The liver was scanned by laparoscopic flexible probe of ultrasound system through a 12-mm trocar at right hypochondrium. Disease was confirmed by B-mode and contrast enhancement mode. Intra-hepatic structures and relation to disease were also visualized.
After conventional laparoscopic cholecystectomy, the hepatoduodenal ligament was encircled by tape. Furthermore, an extracorporeal Rumel tourniquet for Pringle’s maneuver was made using catheter on left hypochondrium [Figure 2].
For hepatic inflow control, we usually performed individual isolation technique for hepatic inflow vessels. The hepatic hilar dissection was performed. The anterior and posterior branch of the right hepatic artery in right hemi-hepatectomy and the left and the middle hepatic artery in left hemi-hepatectomy were isolated and taped.

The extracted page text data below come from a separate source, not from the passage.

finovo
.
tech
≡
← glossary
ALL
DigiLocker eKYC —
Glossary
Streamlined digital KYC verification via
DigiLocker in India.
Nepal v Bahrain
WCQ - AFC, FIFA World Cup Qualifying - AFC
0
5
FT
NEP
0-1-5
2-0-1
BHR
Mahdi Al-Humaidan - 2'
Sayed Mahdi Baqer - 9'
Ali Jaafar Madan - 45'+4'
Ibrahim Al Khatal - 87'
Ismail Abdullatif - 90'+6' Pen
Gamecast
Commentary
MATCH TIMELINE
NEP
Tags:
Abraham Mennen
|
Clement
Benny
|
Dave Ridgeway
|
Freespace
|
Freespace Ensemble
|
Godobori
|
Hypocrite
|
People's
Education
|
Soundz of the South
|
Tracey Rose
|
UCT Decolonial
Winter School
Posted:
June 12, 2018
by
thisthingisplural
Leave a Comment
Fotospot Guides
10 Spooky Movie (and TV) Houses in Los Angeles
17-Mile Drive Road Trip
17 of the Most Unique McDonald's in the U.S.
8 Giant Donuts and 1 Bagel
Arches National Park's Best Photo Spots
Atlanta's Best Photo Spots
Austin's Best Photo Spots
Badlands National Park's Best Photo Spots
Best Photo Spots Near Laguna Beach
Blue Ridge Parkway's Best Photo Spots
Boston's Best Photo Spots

With retraction of these arteries, the right or left portal vein was dissected and isolated by tape [Figure 3A and B].
Figure 3. Dissection of hepatic hilum using individual isolation approach: (A) hepatic hilar dissection in the right hemi-hepatectomy; and (B) hepatic hilar dissection in the left hemi-hepatectomy
These hepatic inflow vessels were temporarily occluded individually in order to confirm the ischemic area appeared on the liver surface. After that, the hepatic artery was doubly clipped and divided. The right or left portal vein was also doubly clipped and divided, or occasionally divided by a stapling device when the length of portal veins was long enough to insert the stapling device [Figure 4A and B].
Figure 4. Division of inflow vessels: (A) division of the right portal vein using stapling device in the right hemi-hepatectomy; and (B) division of the left hepatic artery in the left hemi-hepatectomy
Division of portal vein was occasionally performed after the liver parenchyma was divided and the hepatic hilus was opened.

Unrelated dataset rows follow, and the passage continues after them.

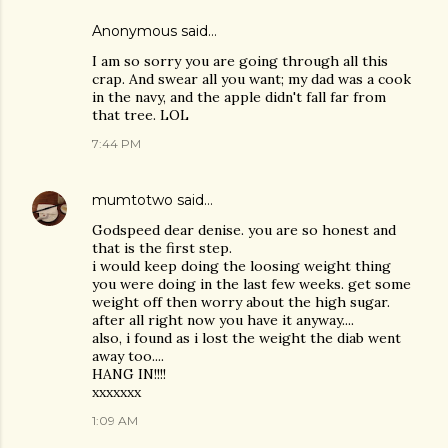
Anonymous said…
I am so sorry you are going through all this
crap. And swear all you want; my dad was a cook
in the navy, and the apple didn't fall far from
that tree. LOL
7:44 PM
mumtotwo
said…
Godspeed dear denise. you are so honest and
that is the first step.
i would keep doing the loosing weight thing
you were doing in the last few weeks. get some
weight off then worry about the high sugar.
after all right now you have it anyway....
also, i found as i lost the weight the diab went
away too....
HANG IN!!!!
xxxxxxx
1:09 AM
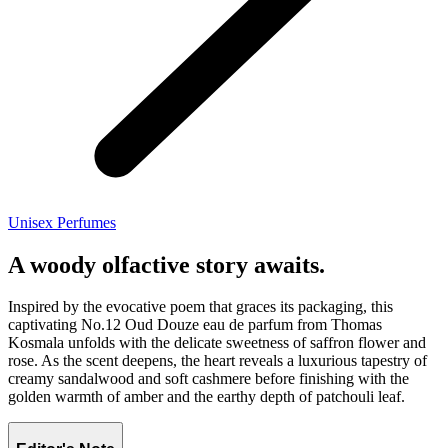
Unisex Perfumes
A woody olfactive story awaits.
Inspired by the evocative poem that graces its packaging, this
captivating No.12 Oud Douze eau de parfum from Thomas
Kosmala unfolds with the delicate sweetness of saffron flower and
rose. As the scent deepens, the heart reveals a luxurious tapestry of
creamy sandalwood and soft cashmere before finishing with the
golden warmth of amber and the earthy depth of patchouli leaf.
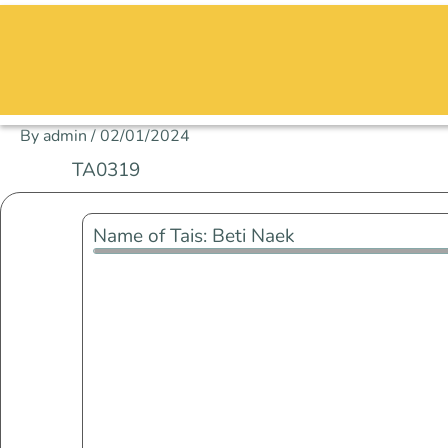
Skip
to
content
By
admin
/
02/01/2024
TA0319
Name of Tais: Beti Naek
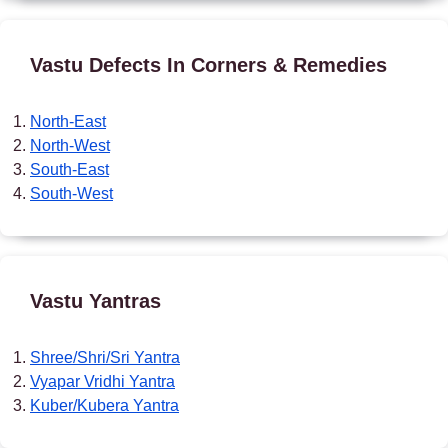
Vastu Defects In Corners & Remedies
North-East
North-West
South-East
South-West
Vastu Yantras
Shree/Shri/Sri Yantra
Vyapar Vridhi Yantra
Kuber/Kubera Yantra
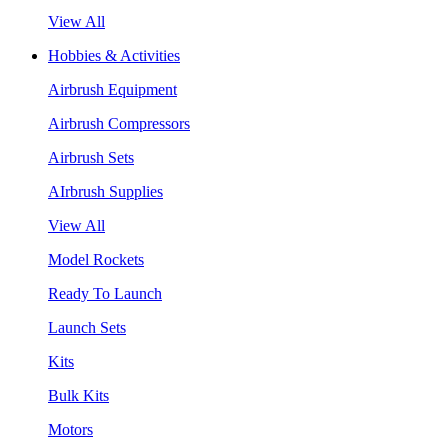
View All
Hobbies & Activities
Airbrush Equipment
Airbrush Compressors
Airbrush Sets
AIrbrush Supplies
View All
Model Rockets
Ready To Launch
Launch Sets
Kits
Bulk Kits
Motors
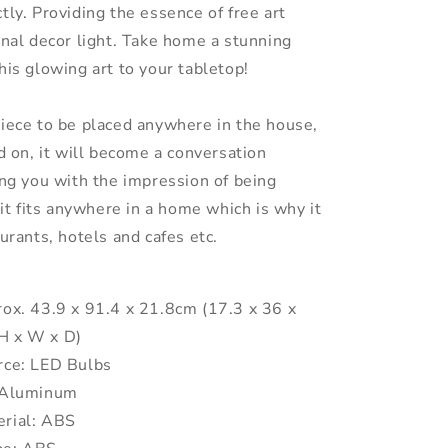
tly. Providing the essence of free art
onal decor light. Take home a stunning
his glowing art to your tabletop!
piece to be placed anywhere in the house,
ed on, it will become a conversation
ing you with the impression of being
, it fits anywhere in a home which is why it
aurants, hotels and cafes etc.
rox. 43.9 x 91.4 x 21.8cm (17.3 x 36 x
(H x W x D)
rce: LED Bulbs
: Aluminum
rial: ABS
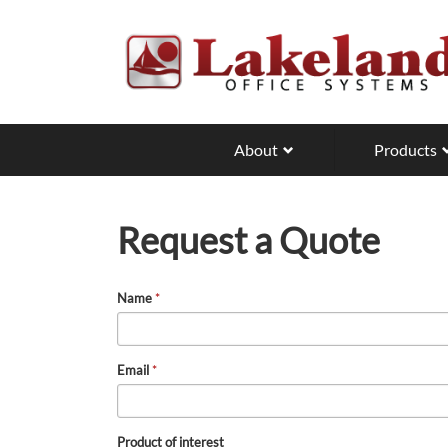
Skip
to
main
content
About
Products
Request a Quote
Name
*
Email
*
Product of interest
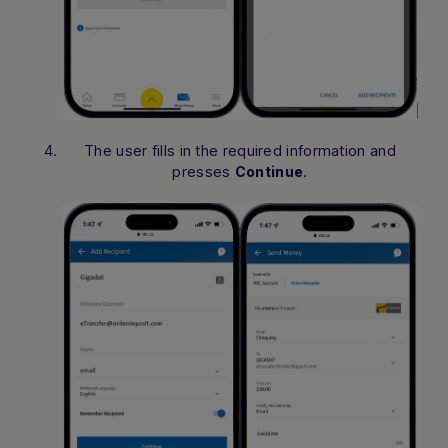
The user fills in the required information and
presses
.
Continue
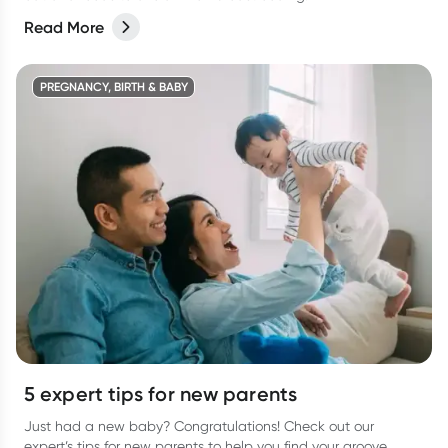
Read More
PREGNANCY, BIRTH & BABY
5 expert tips for new parents
Just had a new baby? Congratulations! Check out our
expert’s tips for new parents to help you find your groove.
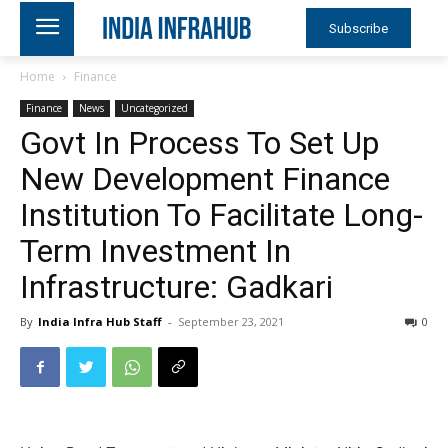
Subscribe
Home
Finance
Finance
News
Uncategorized
Govt In Process To Set Up
New Development Finance
Institution To Facilitate Long-
Term Investment In
Infrastructure: Gadkari
By
India Infra Hub Staff
-
September 23, 2021
0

Using electrocautery, a demarcation line was scored on the liver surface after division of hepatic inflow. After the inflow occlusion of the hemi-liver, the right or left liver was mobilized from the coronary ligament and the right or left triangular ligament using a bipolar sealing device.
In the right hemi-hepatectomy, the right adrenal gland was dissected from the liver and the IVC. Short hepatic veins were clipped and divided in front of the IVC. Once the root of the right or left hepatic vein was well visualized, mobilization was completed [Figure 5A and B].
Figure 5. Mobilization of the liver: (A) mobilization of the right liver with dissection of veins from the inferior vena cava; and (B) mobilization of the left liver with dissection of surrounding ligaments
Hepatic parenchymal transection was started along the demarcation line by using ultrasonic shears on superficial layer of the liver. Intra-abdominal pressure was maintained around 10 mmHg during the entire procedure. With intermittent Pringle’s maneuver, the deep liver tissue was divided using a CUSA or clamp crushing method by the bipolar sealing device. Intrahepatic vessels were meticulously exposed. Direction of parenchymal transection could usually be done from peripheral side to cranial side exposing the middle hepatic vein, with sufficient visualization of both sides of transection plane [Figure 6A and B].
Figure 6. Transection of liver parenchyma: (A) hepatic parenchymal transection using a Cavitoron ultrasonic surgical aspirator in the right hemi-hepatectomy; and (B) hepatic parenchymal transection using a Cavitoron ultrasonic surgical aspirator in the left hemi-hepatectomy
Small vessels, such as Glissonean sheath less than 1 mm or hepatic veins less than 3 mm, were sealed and divided by the bipolar sealing device. Large vessels were clipped and divided.
Branches of the middle hepatic vein, including veins from segments 5 and 8 in the right hemi-hepatectomy or veins from segment 4 in the left hemi-hepatectomy, were carefully isolated, clipped, and divided. The middle hepatic vein was well exposed on the resection plane.
The right hepatic duct was isolated by vessel tape, and it was divided using clips or the stapling device when the length of the hepatic duct was distally enough from the bifurcation of the right and left hepatic ducts [Figure 7A and B].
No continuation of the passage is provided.